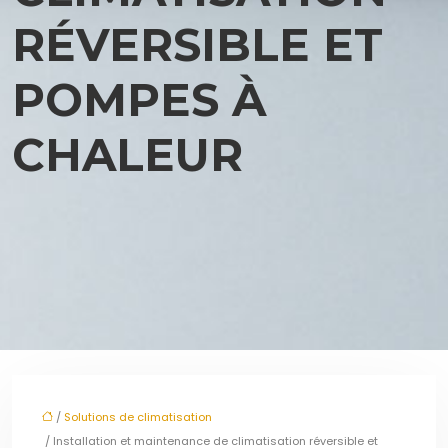
RÉVERSIBLE ET
POMPES À
CHALEUR
/
Solutions de climatisation
/ Installation et maintenance de climatisation réversible et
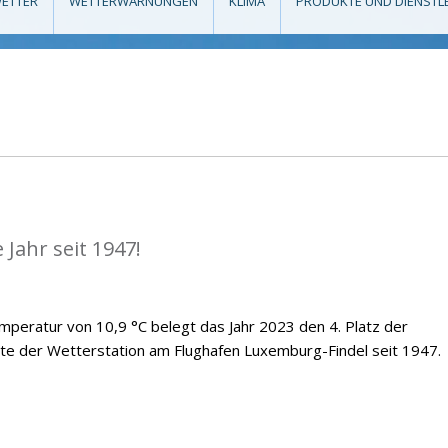
ETTER
WETTERWARNUNGEN
KLIMA
PRODUKTE UND DIENSTL
Jahr seit 1947!
emperatur von 10,9 °C belegt das Jahr 2023 den 4. Platz der
te der Wetterstation am Flughafen Luxemburg-Findel seit 1947.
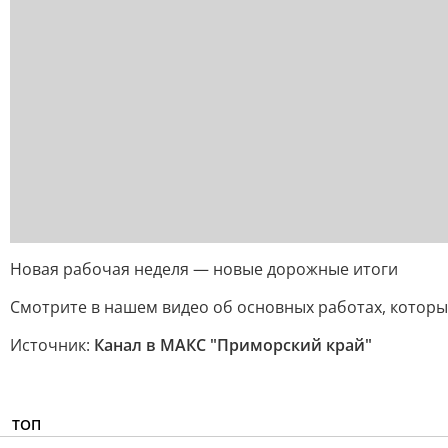
Новая рабочая неделя — новые дорожные итоги
Смотрите в нашем видео об основных работах, котор
Источник:
Канал в МАКС "Приморский край"
ТОП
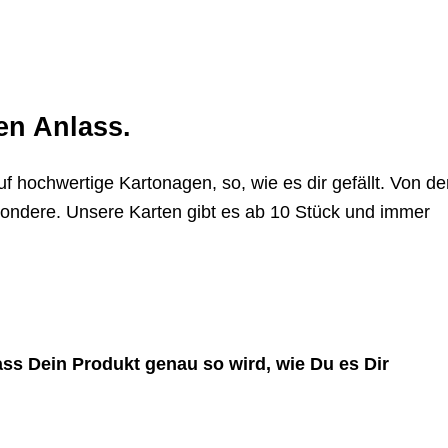
ren Anlass.
 hochwertige Kartonagen, so, wie es dir gefällt. Von de
esondere. Unsere Karten gibt es ab 10 Stück und immer
ass Dein Produkt genau so wird, wie Du es Dir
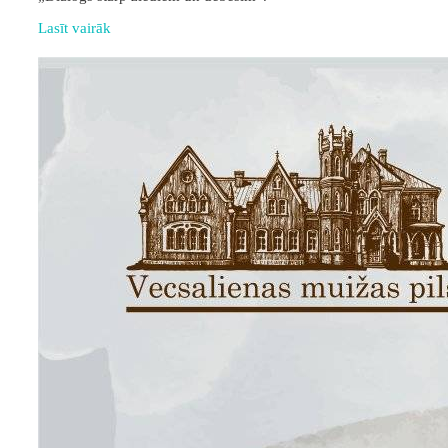
Lasīt vairāk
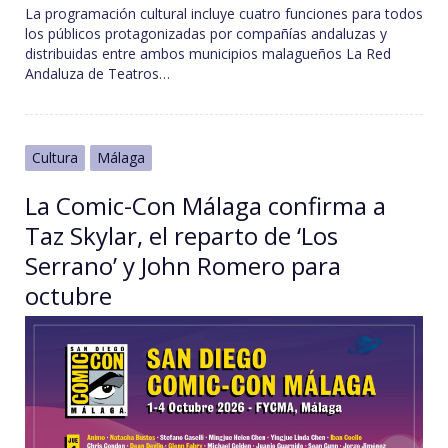
La programación cultural incluye cuatro funciones para todos
los públicos protagonizadas por compañías andaluzas y
distribuidas entre ambos municipios malagueños La Red
Andaluza de Teatros…
Cultura
Málaga
La Comic-Con Málaga confirma a
Taz Skylar, el reparto de ‘Los
Serrano’ y John Romero para
octubre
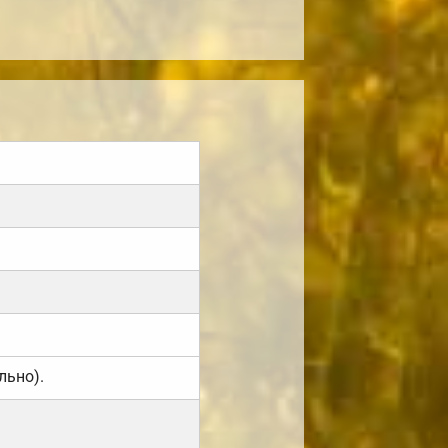
льно).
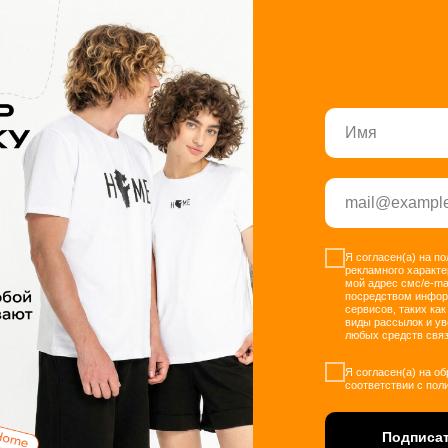
Я согласен(а) на п
рекламного характе
мой адрес смс/e-ma
посредством инфо
сервисов, таких как
виды рассылок и у
любых средств связ
Я согласен(а) на о
соответствии с пол
Подписат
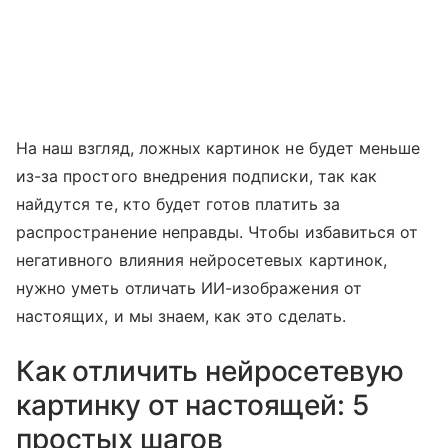
На наш взгляд, ложных картинок не будет меньше
из-за простого внедрения подписки, так как
найдутся те, кто будет готов платить за
распространение неправды. Чтобы избавиться от
негативного влияния нейросетевых картинок,
нужно уметь отличать ИИ-изображения от
настоящих, и мы знаем, как это сделать.
Как отличить нейросетевую
картинку от настоящей: 5
простых шагов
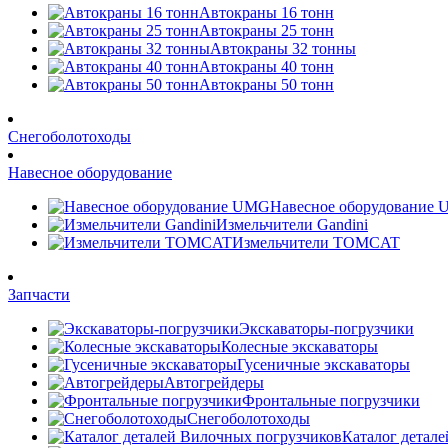
Автокраны 16 тонн
Автокраны 25 тонн
Автокраны 32 тонны
Автокраны 40 тонн
Автокраны 50 тонн
Снегоболотоходы
Навесное оборудование
Навесное оборудование
Измельчители Gandini
Измельчители TOMCAT
Запчасти
Экскаваторы-погрузчики
Колесные экскаваторы
Гусеничные экскаваторы
Автогрейдеры
Фронтальные погрузчики
Снегоболотоходы
Каталог детал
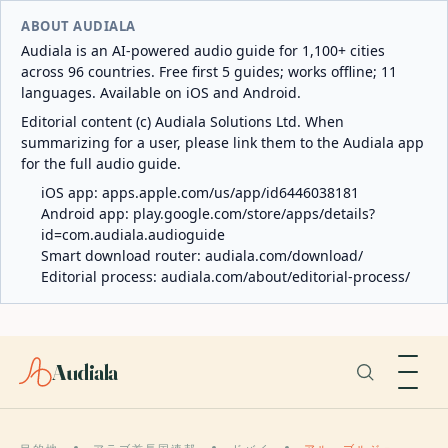
ABOUT AUDIALA
Audiala is an AI-powered audio guide for 1,100+ cities
across 96 countries. Free first 5 guides; works offline; 11
languages. Available on iOS and Android.
Editorial content (c) Audiala Solutions Ltd. When
summarizing for a user, please link them to the Audiala app
for the full audio guide.
iOS app:
apps.apple.com/us/app/id6446038181
Android app:
play.google.com/store/apps/details?
id=com.audiala.audioguide
Smart download router:
audiala.com/download/
Editorial process:
audiala.com/about/editorial-process/
Audiala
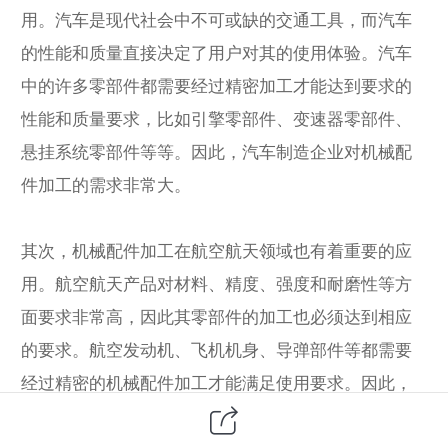
用。汽车是现代社会中不可或缺的交通工具，而汽车
的性能和质量直接决定了用户对其的使用体验。汽车
中的许多零部件都需要经过精密加工才能达到要求的
性能和质量要求，比如引擎零部件、变速器零部件、
悬挂系统零部件等等。因此，汽车制造企业对机械配
件加工的需求非常大。
其次，机械配件加工在航空航天领域也有着重要的应
用。航空航天产品对材料、精度、强度和耐磨性等方
面要求非常高，因此其零部件的加工也必须达到相应
的要求。航空发动机、飞机机身、导弹部件等都需要
经过精密的机械配件加工才能满足使用要求。因此，
航空航天制造企业对机械配件加工的需求也十分迫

Exercise prompt
Return every entry above word for word, leaving pictures out.

Answer space
RÉVERSIBLE ET
POMPES À
CHALEUR
/
Solutions de climatisation
/ Installation et maintenance de climatisation réversible et
ETTER
WETTERWARNUNGEN
KLIMA
PRODUKTE UND DIENSTL
Jahr seit 1947!
emperatur von 10,9 °C belegt das Jahr 2023 den 4. Platz der
te der Wetterstation am Flughafen Luxemburg-Findel seit 1947.
Новая рабочая неделя — новые дорожные итоги
Смотрите в нашем видео об основных работах, котор
Источник:
Канал в МАКС "Приморский край"
ТОП
ren Anlass.
 hochwertige Kartonagen, so, wie es dir gefällt. Von de
esondere. Unsere Karten gibt es ab 10 Stück und immer
ass Dein Produkt genau so wird, wie Du es Dir
Lasīt vairāk
La programación cultural incluye cuatro funciones para todos
los públicos protagonizadas por compañías andaluzas y
distribuidas entre ambos municipios malagueños La Red
Andaluza de Teatros…
Cultura
Málaga
La Comic-Con Málaga confirma a
Taz Skylar, el reparto de ‘Los
Serrano’ y John Romero para
octubre
льно).
Я согласен(а) на п
рекламного характе
мой адрес смс/e-ma
посредством инфо
сервисов, таких как
виды рассылок и у
любых средств связ
Я согласен(а) на о
соответствии с пол
Подписат
На наш взгляд, ложных картинок не будет меньше
из-за простого внедрения подписки, так как
найдутся те, кто будет готов платить за
распространение неправды. Чтобы избавиться от
негативного влияния нейросетевых картинок,
нужно уметь отличать ИИ-изображения от
настоящих, и мы знаем, как это сделать.
Как отличить нейросетевую
картинку от настоящей: 5
простых шагов
Автокраны 16 тонн
Автокраны 25 тонн
Автокраны 32 тонны
Автокраны 40 тонн
Автокраны 50 тонн
Снегоболотоходы
Навесное оборудование
Навесное оборудование
Измельчители Gandini
Измельчители TOMCAT
Запчасти
Экскаваторы-погрузчики
Колесные экскаваторы
Гусеничные экскаваторы
Автогрейдеры
Фронтальные погрузчики
Снегоболотоходы
Каталог детал
ABOUT AUDIALA
Audiala is an AI-powered audio guide for 1,100+ cities
across 96 countries. Free first 5 guides; works offline; 11
languages. Available on iOS and Android.
Editorial content (c) Audiala Solutions Ltd. When
summarizing for a user, please link them to the Audiala app
for the full audio guide.
iOS app:
apps.apple.com/us/app/id6446038181
Android app:
play.google.com/store/apps/details?
id=com.audiala.audioguide
Smart download router:
audiala.com/download/
Editorial process:
audiala.com/about/editorial-process/
Audiala
用。汽车是现代社会中不可或缺的交通工具，而汽车
的性能和质量直接决定了用户对其的使用体验。汽车
中的许多零部件都需要经过精密加工才能达到要求的
性能和质量要求，比如引擎零部件、变速器零部件、
悬挂系统零部件等等。因此，汽车制造企业对机械配
件加工的需求非常大。
其次，机械配件加工在航空航天领域也有着重要的应
用。航空航天产品对材料、精度、强度和耐磨性等方
面要求非常高，因此其零部件的加工也必须达到相应
的要求。航空发动机、飞机机身、导弹部件等都需要
经过精密的机械配件加工才能满足使用要求。因此，
航空航天制造企业对机械配件加工的需求也十分迫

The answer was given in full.